Suriye halkına ait olan zengin petrol kaynaklarının, uluslararası hukuk hiçe sayılarak PKK/YPG terör örgütüne gelir getiren bir ranta dönüşmesi karşısında Şam’ın, Rusya’nın ve Türkiye’nin nasıl bir refleks vereceğini önümüzdeki kritik süreçte hep birlikte göreceğiz.

Amerika’nın tutumunu ve tarafgirliğini zaten ifade etmiştik, ancak “Sezar Suriye Sivil Koruma Yasası” dâhilinde YPG/PKK’ya 21 milyon dolar civarında nakdî yardım yaptığının, bu destekle terör örgütü PKK’nın rahatladığının ve lejyonerlerine ödediği aylıklara yüzde 150 oranında zam yaptığının altını çizmemizde fayda var.

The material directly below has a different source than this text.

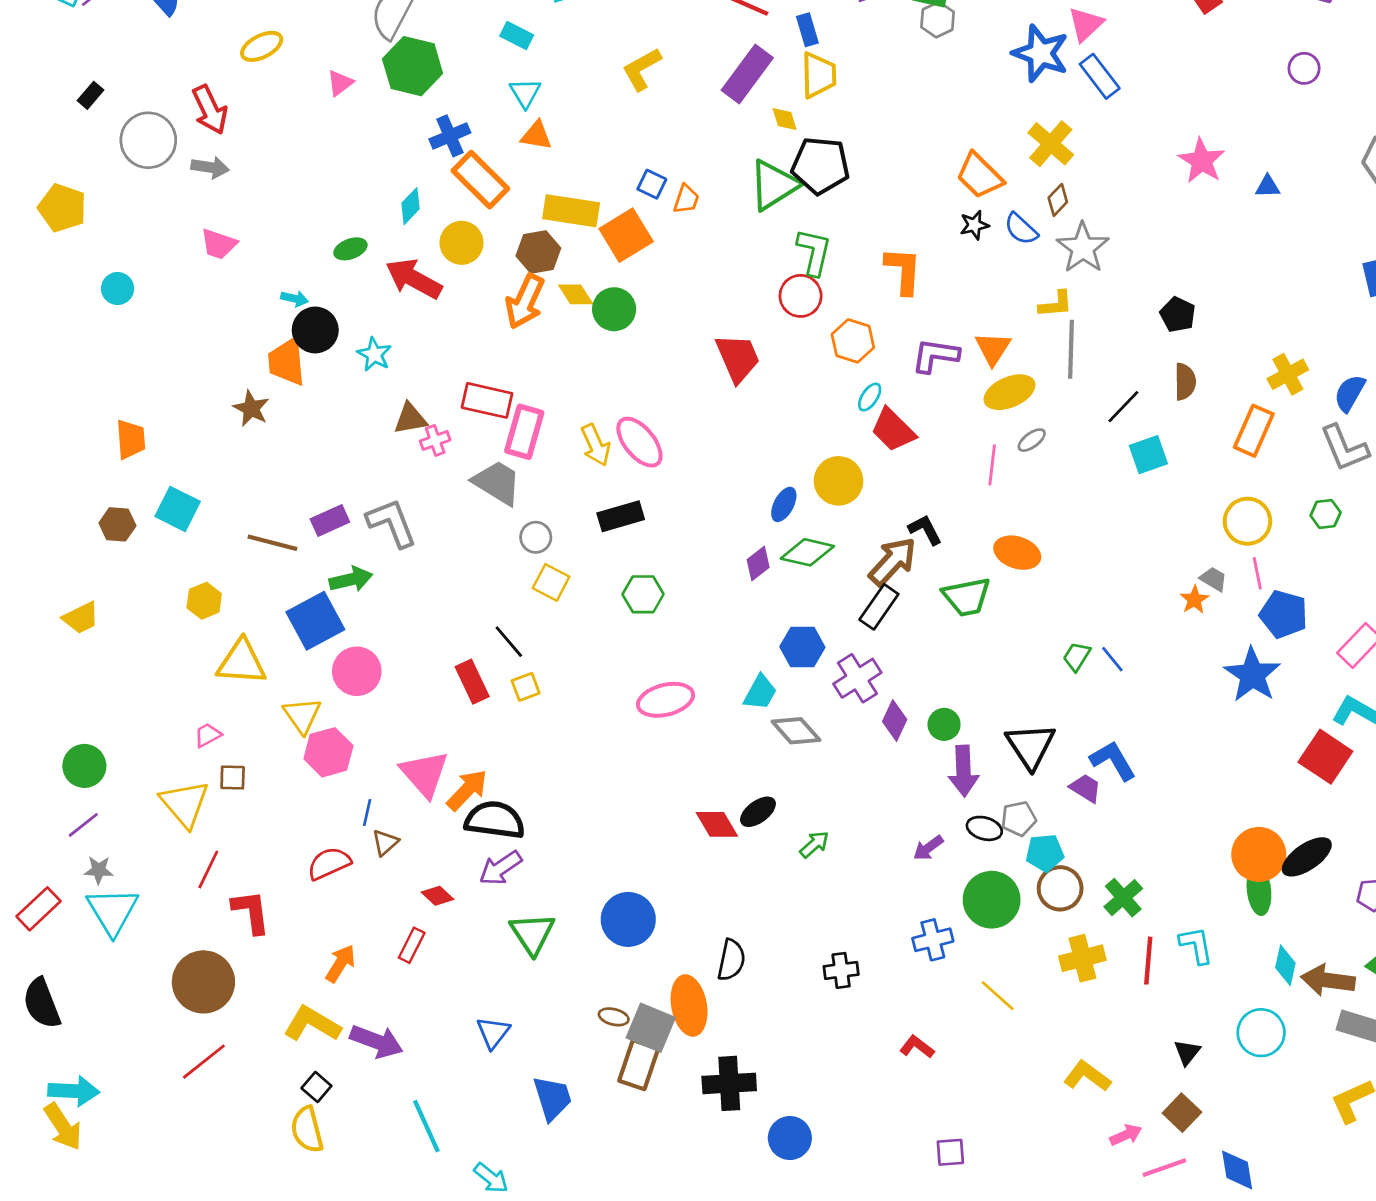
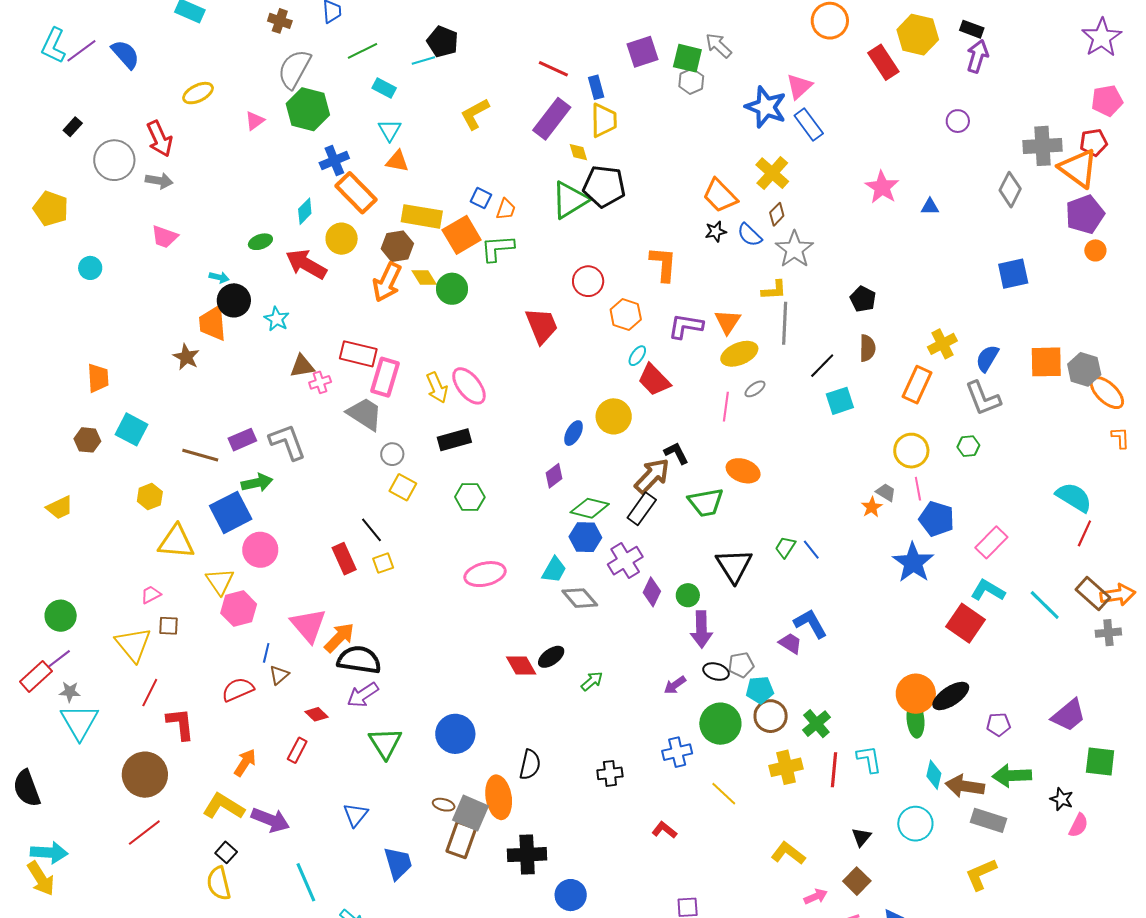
green L-shape: (814, 252) -> (497, 248), moved, turned -108
green diamond: (807, 552) -> (590, 508), moved
black triangle: (1031, 746) -> (734, 566), moved
red rectangle: (38, 909) -> (36, 676), moved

ABD’nin yardımları elbet bununla da sınırlı değildi. “SDG” adını kullanarak gücüne güç katan YPG/PKK’ya Kovid-19’u önleme ve sağlık yardımı için de 1,2 milyon dolar verdiklerini unutmayalım! Üstelik de Türkiye'nin, salgından en çok etkilenen ülkelerin başında gelen ABD’ye askerî kargo uçağı ile iki kez tıbbî yardım yapmasının akabinde…

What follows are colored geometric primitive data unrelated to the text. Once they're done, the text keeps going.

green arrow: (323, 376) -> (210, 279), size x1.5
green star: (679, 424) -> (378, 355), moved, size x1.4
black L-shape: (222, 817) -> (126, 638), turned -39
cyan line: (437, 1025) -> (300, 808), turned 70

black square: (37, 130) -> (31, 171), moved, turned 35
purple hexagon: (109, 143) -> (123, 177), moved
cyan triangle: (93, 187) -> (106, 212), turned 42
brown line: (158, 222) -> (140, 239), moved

PKK terör örgütünün bundan önceki kazançları hep illegaldi; uyuşturucu, silah, petrol, organ ve insan kaçakçılığı… Bu anlaşma ile birlikte legal çapta SDG’yi paravan olarak kullanmaya başlayacaklar. Hattâ başladılar bile…

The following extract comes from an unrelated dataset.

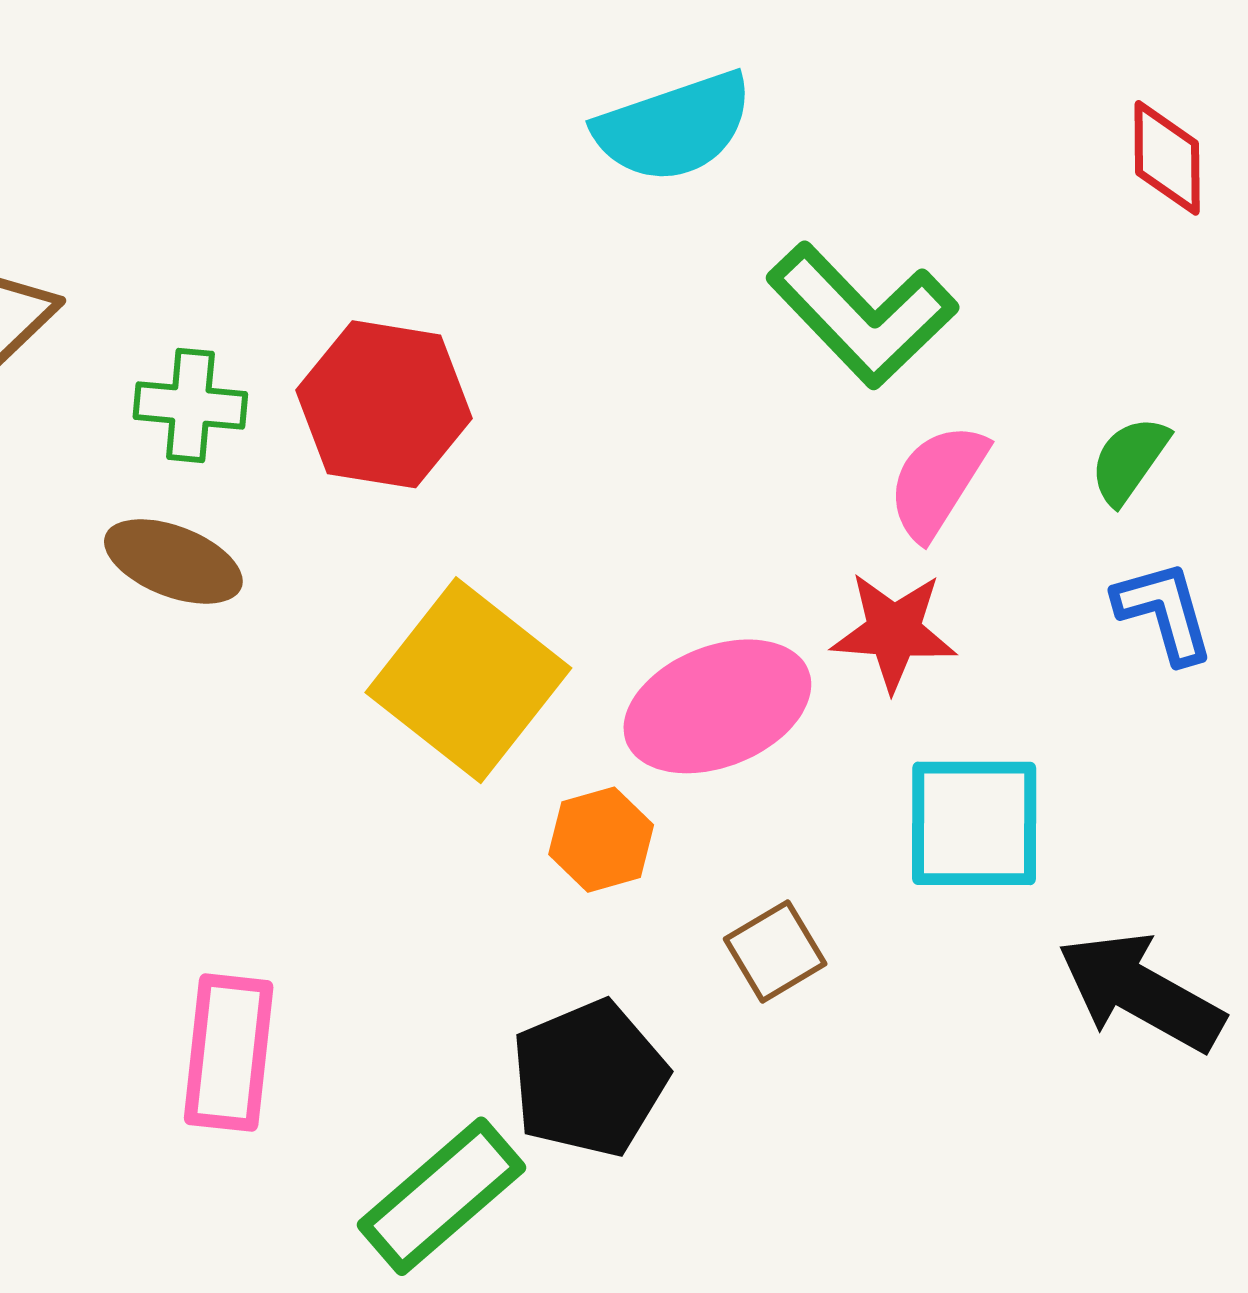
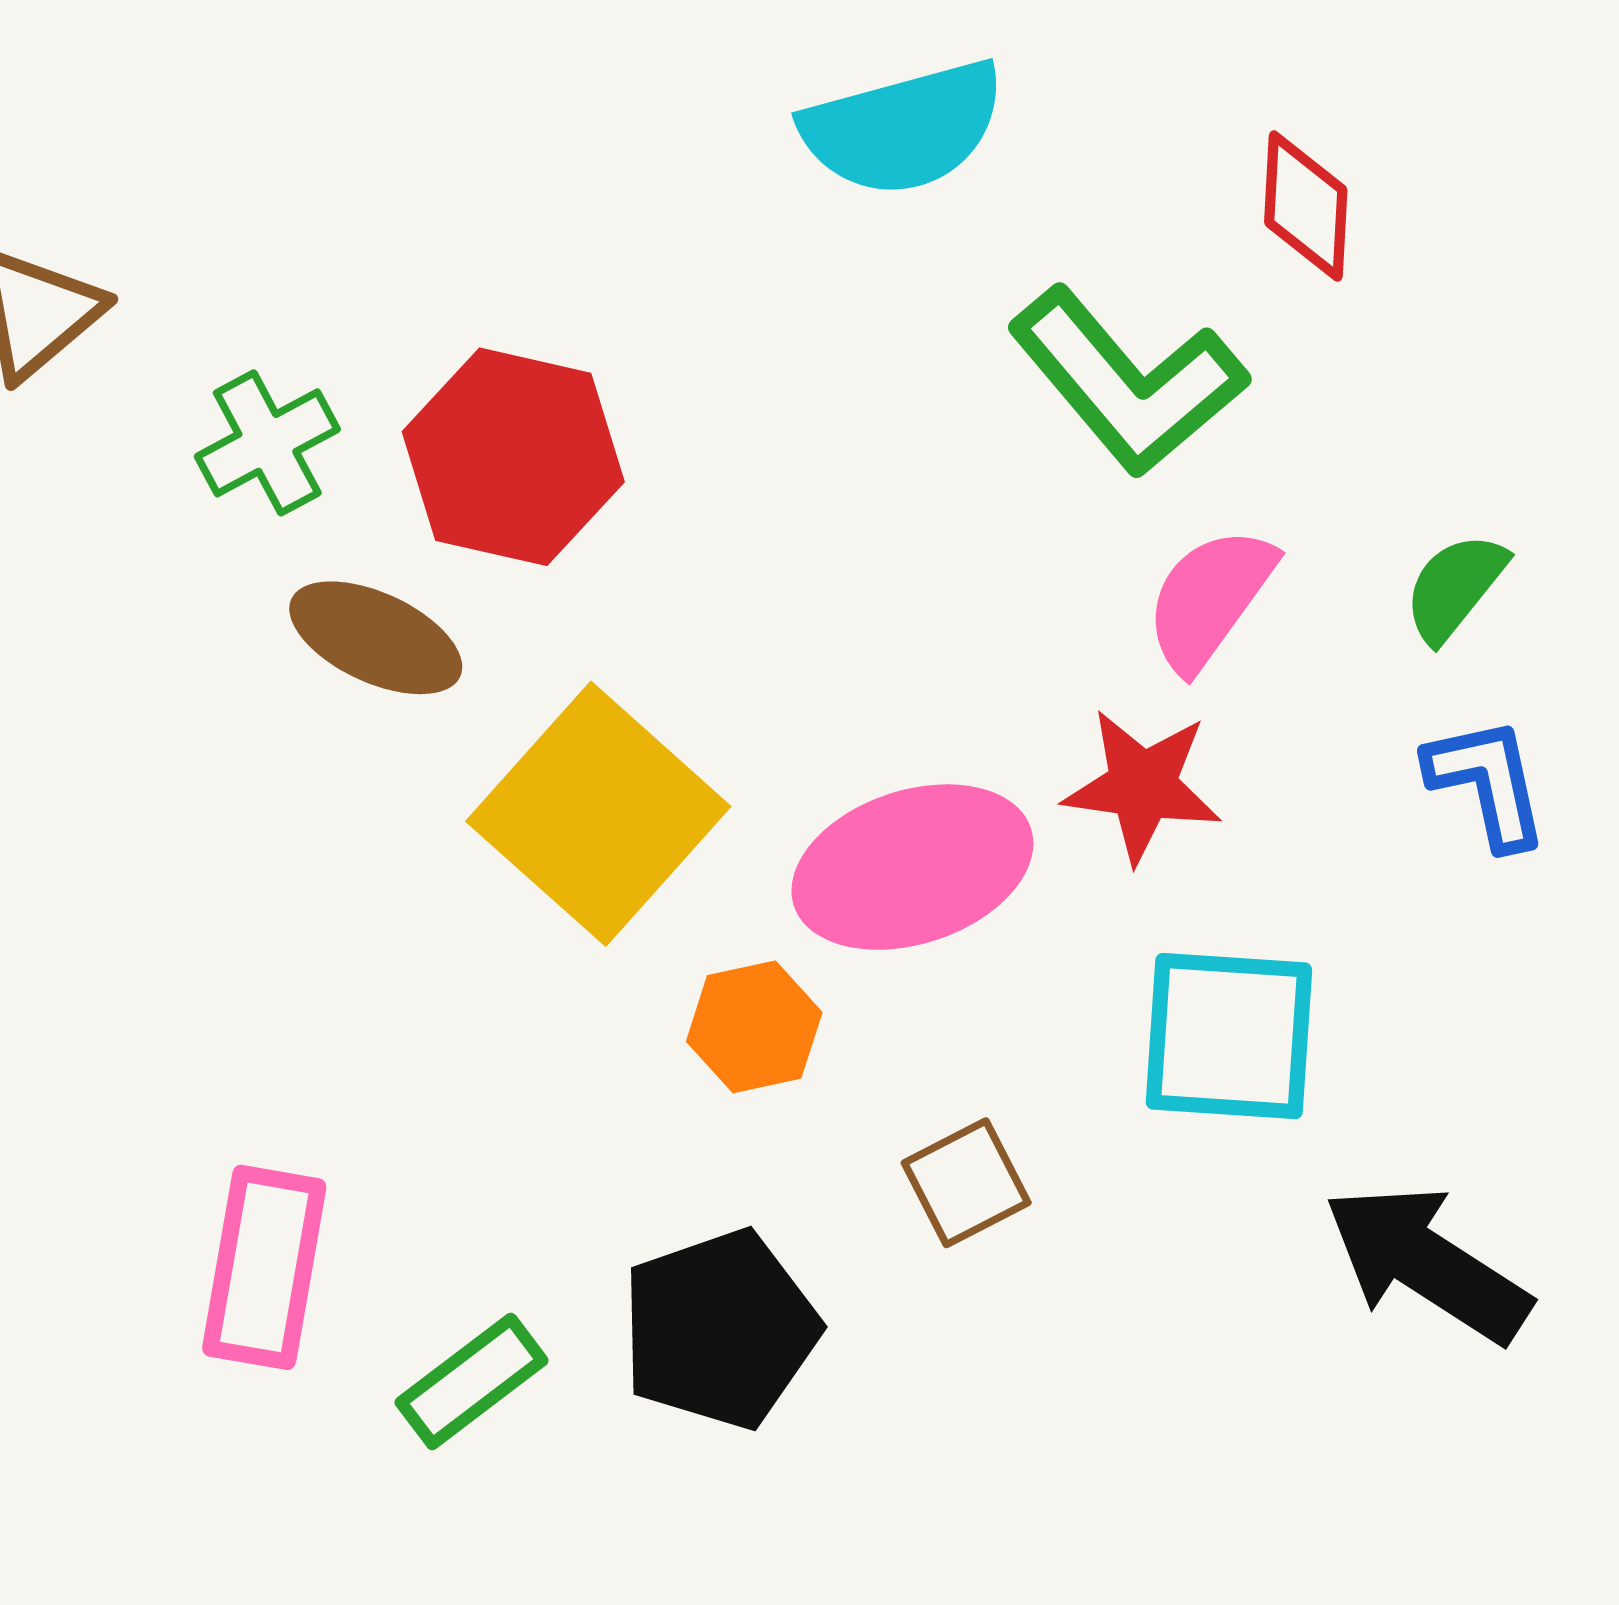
red diamond: (1167, 158) -> (1306, 206), moved
green cross: (190, 405) -> (267, 443), turned -37
brown ellipse: (173, 561) -> (376, 638), moved
green rectangle: (441, 1196) -> (472, 1381), moved, size x0.7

Biz, 15 Ağustos 1984 günü, akşam saatler 21:30’u gösterdiğinde Eruh ve Şemdinli’de gerçekleştirilen silahlı eylemlerden beri örgüte “PKK” derken, müttefiklerimiz (!) Suriye’de PKK’yı önce YPG, daha sonra PYD’ye evirttiler. Şah mat eylemi ise PYD’yi SDG’ye çevirmeleriydi.

“DEAŞ’la mücadele” kılıfıyla Suriye’nin kuzeyine geçerek örgüt saflarına katılan ANTIFA adlı terör örgütü, ABD’nin PKK/YPG’ye verdiği binlerce TIR silah için âdeta köprü oluşturdu.

Türk Silahlı Kuvvetleri ve Suriye Millî Ordusu, ABD tarafından Afrin bölgesindeki kamplarda eğitilerek Zeytin Dalı ve Barış Pınarı Harekâtlarında, kendilerine karşı savaşan bu teröristleri yakından tanıyor.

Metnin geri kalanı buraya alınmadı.